Chi pensava che il ritorno di un presidente democratico (e meno scostante del precedente) avrebbe riavvicinato i due contendenti non aveva nè considerato i risvolti profondi di questa guerra, nè aveva ben capito il nerbo di Biden.


Le guerre commerciali altro non sono che iniziative di stampo protezionistico dove con l’introduzione di dazi doganali (quindi sovrattasse) di vogliono svantaggiare le importazioni di determinati beni da determinati Paesi.


Non è stato infrequente, anche se non è la regola (un esempio è la guerra commerciale tra Germania e Polonia del 1925 che fu il primo passo nell’ escalation tra i due Paesi), che guerre iniziate come commerciali si sia tramutate in guerre calde.


Queste “guerre” rispetto a quelle con le armi non hanno impatti recessivi diretti sulle economie dei vari Paesi, infatti la diminuzione delle importazioni stimola la produzione interna che con una velocità variabile arriva a colmare ciò che manca.


La vera problematica è che rallenta la crescita economica, infatti alla base degli scambi vi è il concetto di risparmio competitivo, se il Paese X produce bulloni (per fare un esempio) al costo di 20 € al quintale quando il prezzo dei bulloni del Paese y è di 10 € allora il Paese X sceglierà di non produrre bulloni ma di acquistarli da un altro Paese e concentrarsi sulla produzione in cui riesce ad avere un vantaggio competitivo. Questo modo di fare commercio è alla base dell’attuale mondo globale e a conti fatti ha comportato una accelerazione sempre maggiore del progresso tecnologico.

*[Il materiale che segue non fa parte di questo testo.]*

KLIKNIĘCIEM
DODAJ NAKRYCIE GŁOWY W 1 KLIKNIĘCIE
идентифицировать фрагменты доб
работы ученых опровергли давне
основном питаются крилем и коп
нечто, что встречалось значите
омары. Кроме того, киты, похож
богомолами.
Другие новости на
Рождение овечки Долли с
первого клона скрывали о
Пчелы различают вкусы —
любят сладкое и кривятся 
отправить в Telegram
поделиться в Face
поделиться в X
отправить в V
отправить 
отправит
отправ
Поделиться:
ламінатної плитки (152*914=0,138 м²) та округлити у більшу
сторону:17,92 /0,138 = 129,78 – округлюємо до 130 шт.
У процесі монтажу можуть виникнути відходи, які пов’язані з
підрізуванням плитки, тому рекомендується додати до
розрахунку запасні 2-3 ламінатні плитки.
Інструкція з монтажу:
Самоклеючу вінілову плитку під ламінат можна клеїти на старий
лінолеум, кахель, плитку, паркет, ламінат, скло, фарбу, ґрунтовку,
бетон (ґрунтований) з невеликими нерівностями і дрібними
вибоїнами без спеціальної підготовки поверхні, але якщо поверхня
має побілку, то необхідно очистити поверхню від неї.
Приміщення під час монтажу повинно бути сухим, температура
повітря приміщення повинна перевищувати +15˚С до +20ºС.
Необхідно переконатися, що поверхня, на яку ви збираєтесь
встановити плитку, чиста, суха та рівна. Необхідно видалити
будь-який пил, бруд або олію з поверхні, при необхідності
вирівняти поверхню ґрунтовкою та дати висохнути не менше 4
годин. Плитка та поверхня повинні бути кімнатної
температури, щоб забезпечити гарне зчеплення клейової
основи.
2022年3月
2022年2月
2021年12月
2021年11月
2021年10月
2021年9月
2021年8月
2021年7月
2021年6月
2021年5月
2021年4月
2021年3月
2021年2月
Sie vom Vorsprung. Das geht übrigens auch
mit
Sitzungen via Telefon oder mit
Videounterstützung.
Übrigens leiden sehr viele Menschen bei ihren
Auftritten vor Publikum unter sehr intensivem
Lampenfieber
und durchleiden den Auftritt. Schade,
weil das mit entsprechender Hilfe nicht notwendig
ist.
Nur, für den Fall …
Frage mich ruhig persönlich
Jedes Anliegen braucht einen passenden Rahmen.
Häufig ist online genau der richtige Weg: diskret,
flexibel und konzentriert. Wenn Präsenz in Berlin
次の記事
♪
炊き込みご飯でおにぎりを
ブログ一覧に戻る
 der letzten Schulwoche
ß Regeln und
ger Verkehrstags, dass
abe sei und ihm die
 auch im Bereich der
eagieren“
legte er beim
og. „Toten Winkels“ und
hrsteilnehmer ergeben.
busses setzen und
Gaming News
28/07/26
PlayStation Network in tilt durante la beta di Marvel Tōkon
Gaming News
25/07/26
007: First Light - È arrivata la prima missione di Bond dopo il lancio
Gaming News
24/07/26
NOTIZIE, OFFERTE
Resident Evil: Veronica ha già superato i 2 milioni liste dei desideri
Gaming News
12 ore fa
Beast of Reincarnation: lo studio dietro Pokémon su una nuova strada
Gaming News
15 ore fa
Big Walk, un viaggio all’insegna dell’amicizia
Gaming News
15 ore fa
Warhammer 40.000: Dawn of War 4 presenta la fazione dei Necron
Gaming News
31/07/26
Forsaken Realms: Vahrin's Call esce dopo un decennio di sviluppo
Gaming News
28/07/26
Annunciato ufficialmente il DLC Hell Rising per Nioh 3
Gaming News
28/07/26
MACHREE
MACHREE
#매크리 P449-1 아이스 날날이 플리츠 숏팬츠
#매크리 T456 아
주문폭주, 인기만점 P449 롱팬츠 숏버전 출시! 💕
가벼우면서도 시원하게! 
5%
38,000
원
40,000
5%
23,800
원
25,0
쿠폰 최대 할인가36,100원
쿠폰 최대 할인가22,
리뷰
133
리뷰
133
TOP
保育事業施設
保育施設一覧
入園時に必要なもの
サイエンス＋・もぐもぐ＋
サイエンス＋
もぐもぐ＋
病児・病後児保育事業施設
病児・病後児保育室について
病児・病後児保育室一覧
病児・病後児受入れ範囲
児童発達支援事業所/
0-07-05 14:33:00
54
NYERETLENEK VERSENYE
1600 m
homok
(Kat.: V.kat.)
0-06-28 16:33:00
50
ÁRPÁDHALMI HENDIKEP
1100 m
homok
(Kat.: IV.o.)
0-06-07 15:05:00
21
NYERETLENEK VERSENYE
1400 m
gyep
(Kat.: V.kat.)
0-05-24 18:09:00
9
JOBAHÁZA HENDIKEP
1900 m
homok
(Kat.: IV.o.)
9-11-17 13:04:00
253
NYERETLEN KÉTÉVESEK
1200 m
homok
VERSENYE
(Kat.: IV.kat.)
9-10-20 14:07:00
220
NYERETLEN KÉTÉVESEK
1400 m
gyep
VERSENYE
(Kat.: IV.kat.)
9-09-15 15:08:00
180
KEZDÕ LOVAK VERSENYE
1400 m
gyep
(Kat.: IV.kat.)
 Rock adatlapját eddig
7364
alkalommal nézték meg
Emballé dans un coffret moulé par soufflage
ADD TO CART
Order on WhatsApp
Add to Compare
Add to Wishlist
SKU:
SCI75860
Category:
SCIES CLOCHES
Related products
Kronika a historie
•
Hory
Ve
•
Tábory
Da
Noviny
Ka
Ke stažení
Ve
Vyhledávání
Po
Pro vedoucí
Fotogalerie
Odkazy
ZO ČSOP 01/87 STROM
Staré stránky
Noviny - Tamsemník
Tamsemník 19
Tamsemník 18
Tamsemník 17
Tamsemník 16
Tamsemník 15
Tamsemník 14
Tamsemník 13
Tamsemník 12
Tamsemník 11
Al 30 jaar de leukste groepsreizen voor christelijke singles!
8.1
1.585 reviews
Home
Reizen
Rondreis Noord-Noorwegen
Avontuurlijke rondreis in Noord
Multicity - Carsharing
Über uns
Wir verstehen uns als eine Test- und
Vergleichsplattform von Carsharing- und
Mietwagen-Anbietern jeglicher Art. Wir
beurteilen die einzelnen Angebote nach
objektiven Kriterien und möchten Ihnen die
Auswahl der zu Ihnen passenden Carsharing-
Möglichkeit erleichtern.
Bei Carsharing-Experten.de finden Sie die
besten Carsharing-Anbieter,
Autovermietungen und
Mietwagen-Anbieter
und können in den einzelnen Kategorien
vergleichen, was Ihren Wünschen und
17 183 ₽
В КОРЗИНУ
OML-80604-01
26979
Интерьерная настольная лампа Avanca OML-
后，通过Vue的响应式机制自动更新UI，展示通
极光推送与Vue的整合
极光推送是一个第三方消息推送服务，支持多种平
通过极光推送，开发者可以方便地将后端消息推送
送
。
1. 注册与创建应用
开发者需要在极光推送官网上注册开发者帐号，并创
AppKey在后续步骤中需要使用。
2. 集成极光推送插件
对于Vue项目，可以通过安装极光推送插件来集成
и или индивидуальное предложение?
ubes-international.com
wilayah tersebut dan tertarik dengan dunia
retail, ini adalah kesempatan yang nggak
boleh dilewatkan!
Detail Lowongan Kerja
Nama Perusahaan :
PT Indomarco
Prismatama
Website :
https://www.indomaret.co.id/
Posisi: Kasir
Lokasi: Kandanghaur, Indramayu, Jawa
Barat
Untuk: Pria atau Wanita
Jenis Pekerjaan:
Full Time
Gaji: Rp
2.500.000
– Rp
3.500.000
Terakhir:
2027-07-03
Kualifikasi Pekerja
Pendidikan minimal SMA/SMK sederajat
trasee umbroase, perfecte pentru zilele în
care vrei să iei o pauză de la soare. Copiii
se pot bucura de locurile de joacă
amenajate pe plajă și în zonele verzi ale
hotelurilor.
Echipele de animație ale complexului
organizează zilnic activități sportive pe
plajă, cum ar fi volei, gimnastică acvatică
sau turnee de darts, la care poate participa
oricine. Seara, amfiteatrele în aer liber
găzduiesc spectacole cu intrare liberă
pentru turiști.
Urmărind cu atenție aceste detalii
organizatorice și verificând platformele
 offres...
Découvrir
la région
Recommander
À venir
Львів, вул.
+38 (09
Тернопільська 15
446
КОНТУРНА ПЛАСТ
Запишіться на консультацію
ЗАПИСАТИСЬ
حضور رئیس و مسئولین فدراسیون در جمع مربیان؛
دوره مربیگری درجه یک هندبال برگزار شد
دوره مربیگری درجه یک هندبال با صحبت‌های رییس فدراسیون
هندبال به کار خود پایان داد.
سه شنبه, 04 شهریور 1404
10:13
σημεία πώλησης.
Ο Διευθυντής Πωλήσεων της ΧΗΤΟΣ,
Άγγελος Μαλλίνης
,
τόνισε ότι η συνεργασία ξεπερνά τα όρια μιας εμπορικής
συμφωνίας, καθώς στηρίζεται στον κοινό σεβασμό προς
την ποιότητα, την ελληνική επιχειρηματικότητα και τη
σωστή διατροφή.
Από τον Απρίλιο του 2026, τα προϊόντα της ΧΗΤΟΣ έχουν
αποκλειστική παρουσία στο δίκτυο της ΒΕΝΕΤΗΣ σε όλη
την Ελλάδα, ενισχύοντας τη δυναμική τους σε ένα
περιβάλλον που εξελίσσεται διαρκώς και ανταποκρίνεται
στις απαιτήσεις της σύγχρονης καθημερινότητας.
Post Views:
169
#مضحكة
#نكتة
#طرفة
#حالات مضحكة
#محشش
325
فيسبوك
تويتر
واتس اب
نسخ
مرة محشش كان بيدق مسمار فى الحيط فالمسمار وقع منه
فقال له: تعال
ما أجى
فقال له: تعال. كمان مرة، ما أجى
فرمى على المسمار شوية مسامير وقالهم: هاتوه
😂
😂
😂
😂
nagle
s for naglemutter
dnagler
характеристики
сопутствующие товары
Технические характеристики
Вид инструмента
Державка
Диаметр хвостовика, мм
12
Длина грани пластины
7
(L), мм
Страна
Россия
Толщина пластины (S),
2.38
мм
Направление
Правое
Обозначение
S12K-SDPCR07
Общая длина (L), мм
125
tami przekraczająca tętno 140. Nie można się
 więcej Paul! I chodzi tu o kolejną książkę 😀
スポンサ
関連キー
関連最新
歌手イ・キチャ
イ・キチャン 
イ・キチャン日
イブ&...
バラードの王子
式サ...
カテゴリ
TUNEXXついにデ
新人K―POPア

Un esempio di guerra commerciale che ha portato problematiche consistenti economiche senza comportare nè guerre, nè recessioni è stata la guerra commerciale tra Irlanda e Regno Unito degli anni ‘30 del secolo scorso portata avanti dagli irlandesi al grido di: bruciate tutto ciò che è inglese, tranne il loro carbone!


Dal punto di vista finanziario questo riallacciarsi dei rapporti tra Stati Uniti e Cina potrebbe dare una boccata d’ossigeno a quei portafogli sovrappesati sulla Cina e a tutti quei fondi sui Paesi emergenti che da sempre hanno molte aziende cinese.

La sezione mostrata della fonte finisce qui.